The three men – Britons Aiden Aslin and Shaun Pinner, and Moroccan Saaudun Brahim – were captured while fighting for Ukraine, reportedly defending the southern port city of Mariupol.
Bitter fighting between Ukrainian and Russian forces since the Russian invasion on 24 February flattened the city, where UN rights chief Michelle Bachelet has previously condemned attacks against civilians and civilian infrastructure, that have likely caused thousands of deaths.
“OHCHR is concerned about the so-called Supreme Court of the self-proclaimed Donetsk People’s Republic sentencing three servicemen to death,” said Ms. Shamdasani. “According to the chief command of Ukraine, all the men were part of the Ukrainian armed forces and if that is the case, they should not be considered as mercenaries.”
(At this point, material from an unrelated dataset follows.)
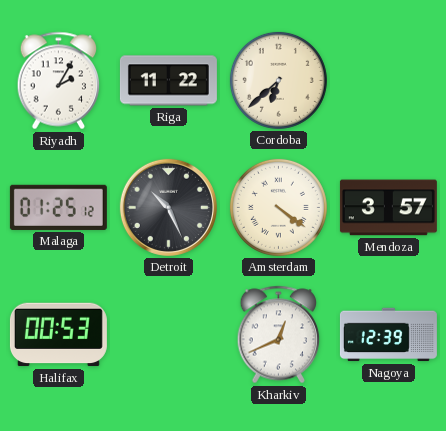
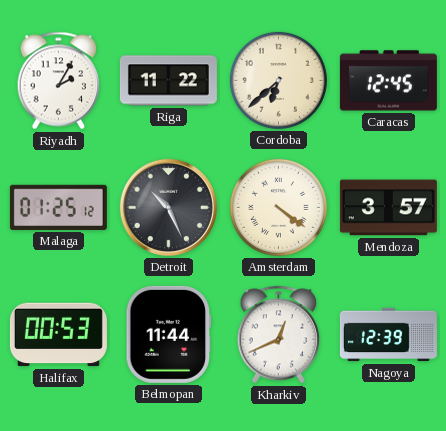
Caracas: none -> 12:45
Belmopan: none -> 11:44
Answering a question at the regular briefing in New York on Thursday about the death sentences handed down, the UN Spokesperson Stéphane Dujarric, said the the Organization always has “and we always will”, opposed the death penalty under any circumstances. “And we would call on the combatants who have been detained, to be afforded international protection, and to be treated according to the Geneva Conventions“, he added.
The UN rights office spokesperson also highlighted longstanding concerns about fair trial violations in Ukraine’s breakaway eastern regions bordering Russia. “Since 2015, we have observed that the so-called judiciary within these self-contained republics has not complied with essential fair trial guarantees, such as public hearings, independence, impartiality of the courts and the right not to be compelled to testify.”
Speaking in Geneva, Ms. Shamdasani added that “such trials against prisoners of war amount to a war crime. In the case of the use of the death penalty, fair trial guarantees are of course all the more important.”